11月までは、今年も暖冬なだけあって、日中は、汗ばむような、暖かい日が続いていたが、さすがに12月に入ってからは、コートもマフラーも手放せない。

僕は、年季の入った濃紺のマフラーをビジネスバッグから取り出すと、従業員出入り口で誰も居ないか、キョロキョロと確認してから巻き付けた。

美弥(みや)は、僕の高2の誕生日にマフラーをプレゼントしたことなんてとっくに忘れているんだろう。そして、未だにそのマフラーを大事に持っていて、こうして冬になれば巻いていることを、僕は誰にも話したことはない。

「……いい加減、気持ちに整理つけなきゃな」

勿論、美弥を強引に手に入れようとした、あの日以降、美弥に触れることもなく、美弥と僕の関係は、ただのチームの上司と部下だ。

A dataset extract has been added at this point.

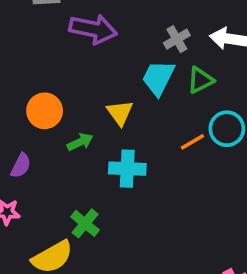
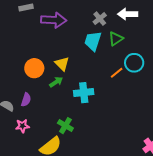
yellow triangle: (120, 113) -> (62, 64), moved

美弥も仕事以外の話を僕にすることもなく、僕はそれで良かった。事務所に(はやて)先輩が、毎晩のように迎えにくると、美弥は、恥ずかしそうにしながらも、とても幸せそうに笑うから。

美弥が、幸せならそれでいい。

それに、あの颯先輩が、手を出すのを躊躇う程に、美弥を大切にしていたのを知った時、僕は、颯先輩に完敗したと思った。

「はぁーあ……」

誰にも聞かれない小さなため息を吐きながら、ゆっくりと駅に向かって歩き出す。